Comme il s'agit d'un symptôme associé à différents troubles, la propension à mentir (et la manière dont ce comportement est interprété par le menteur) peut varier énormément. Cela étant dit, des recherches ont été menées pour évaluer différents facteurs biologiques. En 2005, des chercheurs de l'université de Californie du Sud ont voulu voir s'il existait des anomalies structurelles dans le cerveau des "individus trompeurs" et ont découvert que "les menteurs présentaient une augmentation de 22 à 26 % de la substance blanche pré-frontale et une réduction de 36 à 42 % du rapport gris/blanc pré-frontal par rapport aux témoins antisociaux et aux témoins normaux". Une étude antérieure datant de 1988 a révélé que 40 % des cas enregistrés de mythomanie faisaient état d'une anomalie du système nerveux central (SNC) telle que "l'épilepsie, des résultats d'EEG anormaux, un TDAH, un traumatisme crânien ou une infection du système nerveux central". En bref, il existe des preuves qui suggèrent que le cerveau des menteurs pourrait être différemment constitué.
L'alimentation et la personnalité peuvent également avoir une influence. 30% des sujets de l'étude de 1988 étaient issus d'un "environnement familial chaotique, où un parent ou un autre membre de la famille avait un trouble mental". Et comme le note le docteur Tzotzoli, bien qu'il n'y ait pas de gain matériel évident à beaucoup de ces mensonges, il y a souvent un bénéfice interne, psychologique, qui est gratifiant ou atténuant - soit comme une forme de narcissisme, soit pour combattre/masquer ses insécurités.

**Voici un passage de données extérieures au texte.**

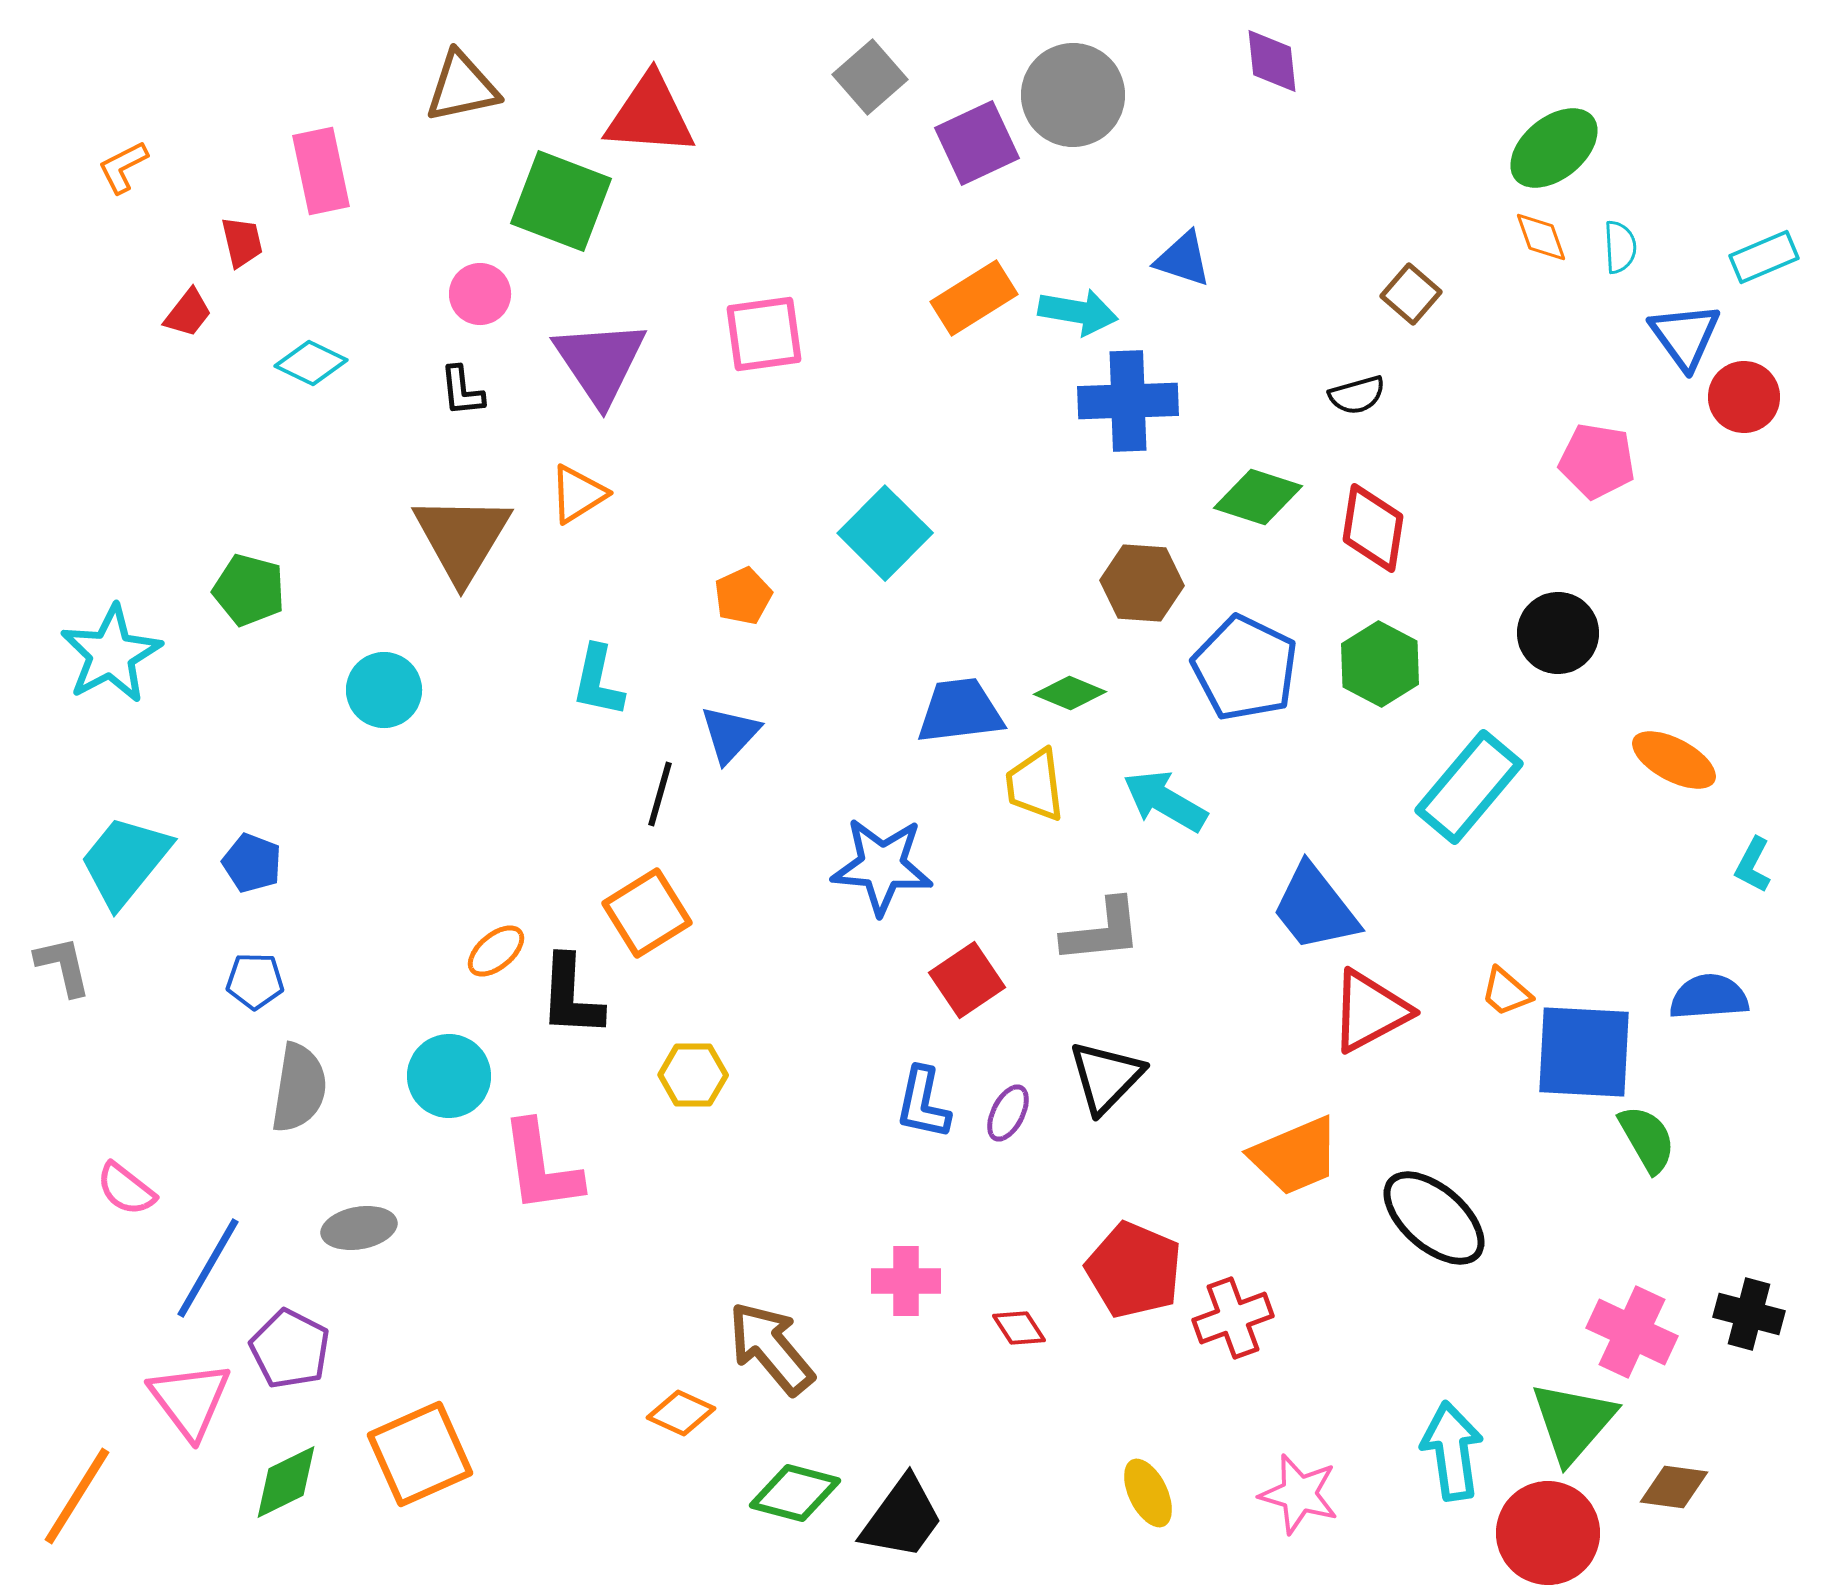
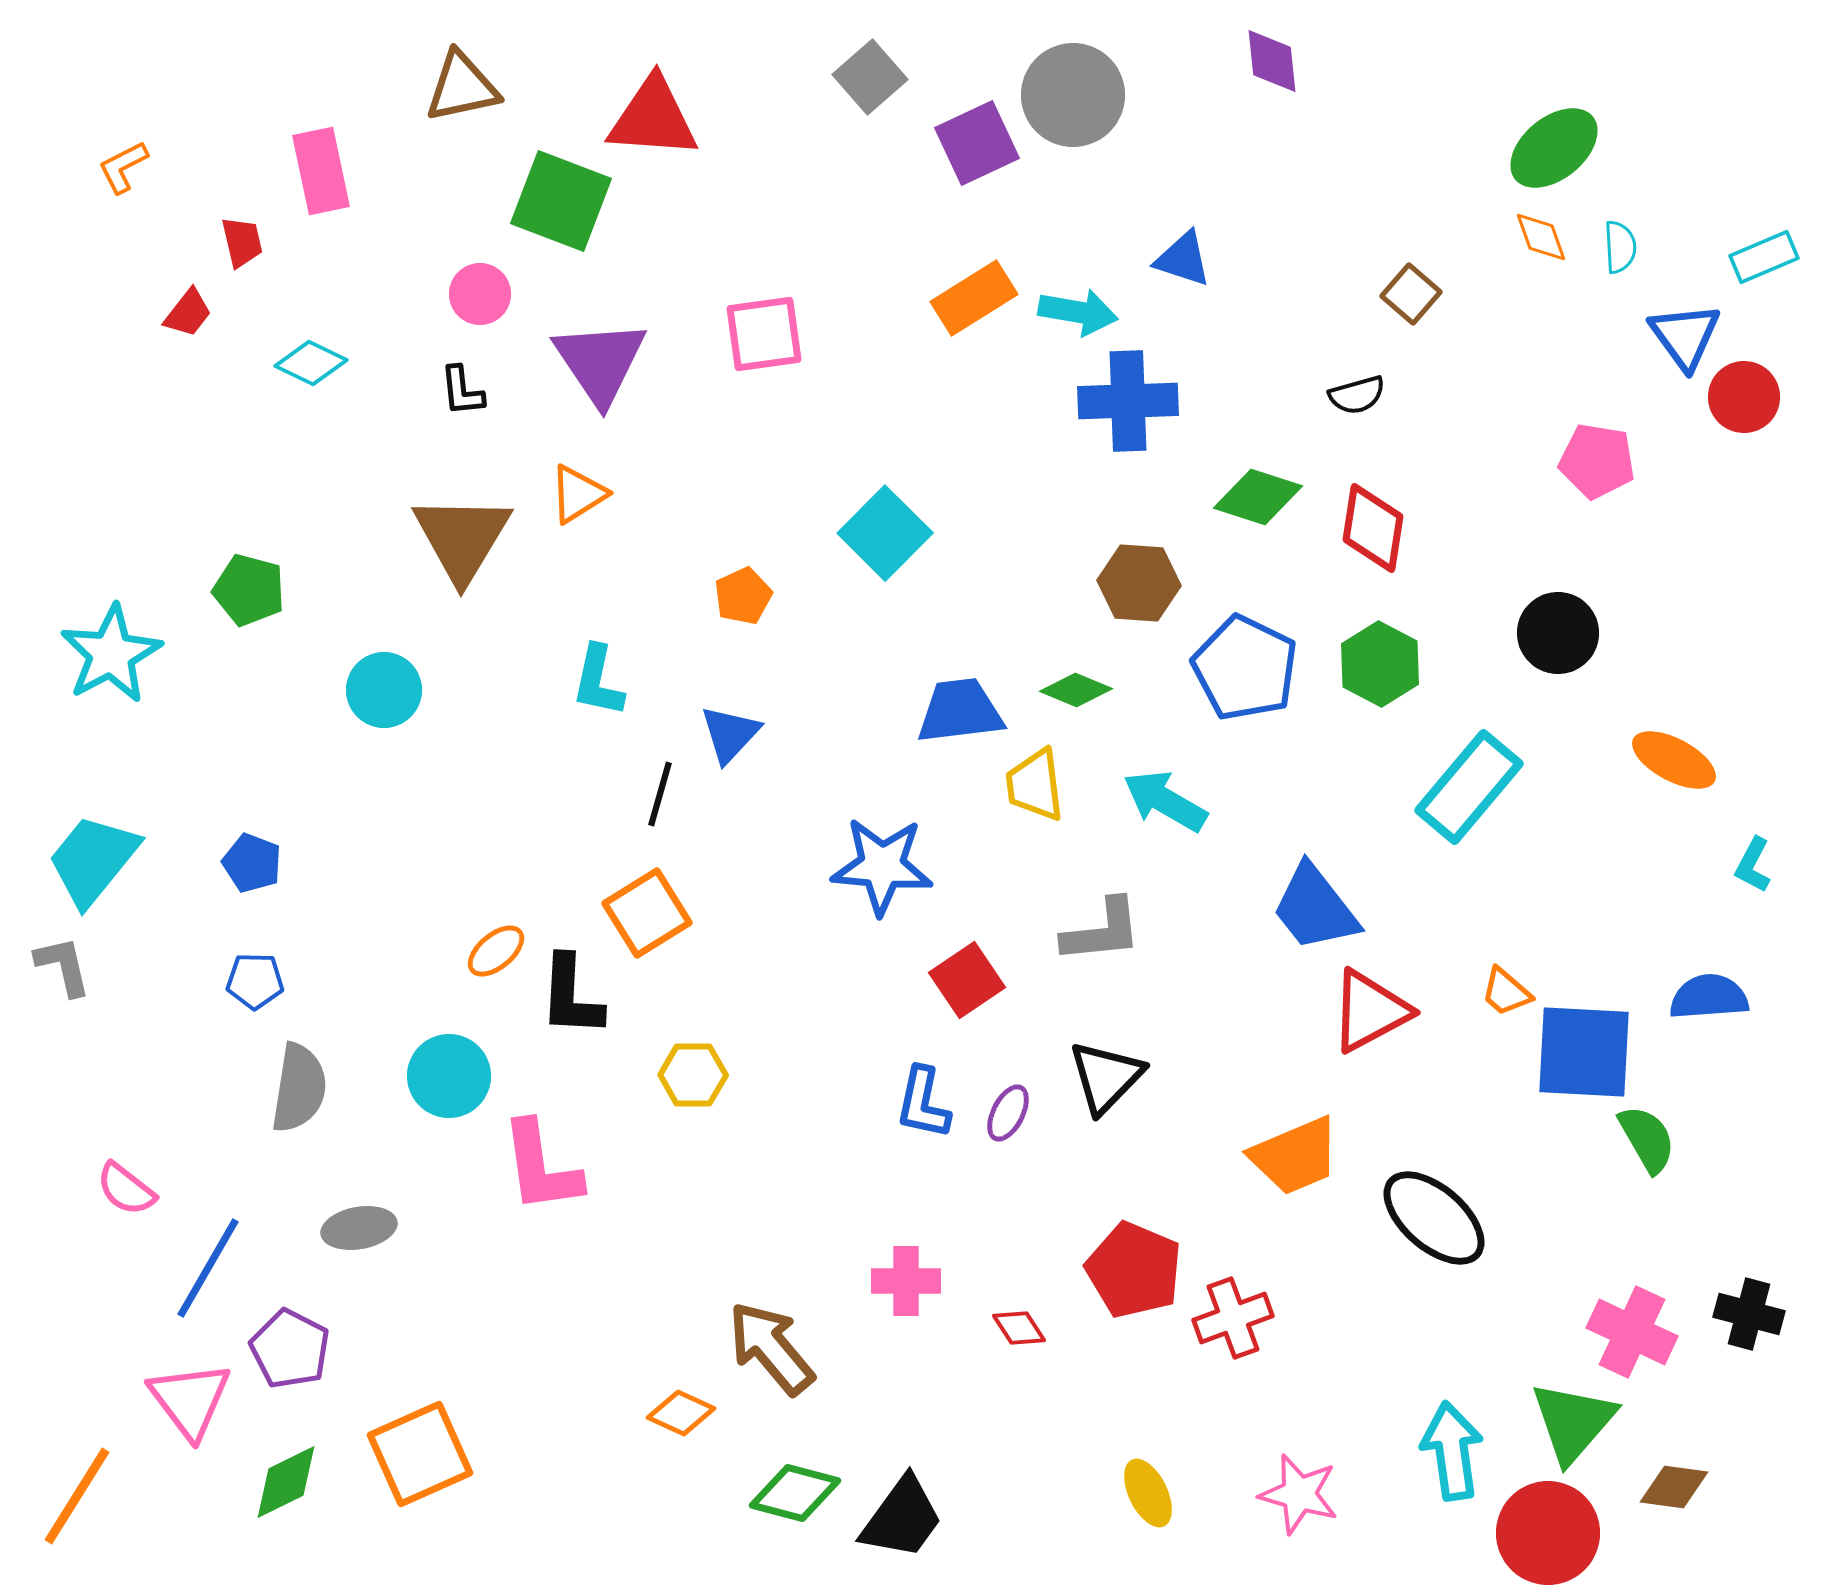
red triangle at (650, 115): moved 3 px right, 3 px down
brown hexagon at (1142, 583): moved 3 px left
green diamond at (1070, 693): moved 6 px right, 3 px up
cyan trapezoid at (125, 861): moved 32 px left, 1 px up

Le problème de ces approches, c'est que le motif qui pousse la personne à mentir peut changer d'un individu à l'autre. Par conséquent, l'accompagnement de cette personne doit également être individualisé. Le Dr Nicolina Spatuzzi, psychologue clinicienne agréée au London Psychology Space, me dit par mail qu'il est important d'essayer de comprendre le contexte de chaque personne et l'environnement dans lequel le mensonge compulsif est apparu. "La détresse associée à leurs expériences peut dépasser les ressources internes dont dispose cette personne pour tenter de gérer l'histoire de sa vie. Pour certains individus, le mensonge peut alors se développer comme une tentative pour se protéger d'une réalité insupportable. Dans la pratique clinique, on fait tout pour cultiver un climat de confiance pour que la parole se libère".

Dans la pratique pourtant, c'est loin d'être toujours le cas, ce qui peut être dévastateur pour ses proches et sa vie sociale en générale. Mais tout n'est pas forcément perdu. Si vous connaissez quelqu'un qui souffre de mythomanie, rappelez-vous que cela n'a rien à voir avec vous.

Vous pouvez choisir d'essayer de décourager la personne en lui faisant savoir que vous ne souhaitez pas poursuivre la conversation. Attendez-vous cependant à ce qu'elle s'énerve ou nie en bloc. "Une meilleure stratégie consiste peut-être à clôre la conversation avec humour et à la réorienter vers d'autres sujets", suggère le Dr. Tzotzoli. "Si cette personne fait partie de vos proches et que vous avez une relation de confiance avec elle, vous pouvez l'aider à voir les conséquences que ce comportement a dans sa vie . Utilisez des exemples réels en évitant de lui faire honte ou de la juger. Enfin, encouragez-la à suivre une thérapie. C'est vraiment primordial pour briser le cercle vicieux."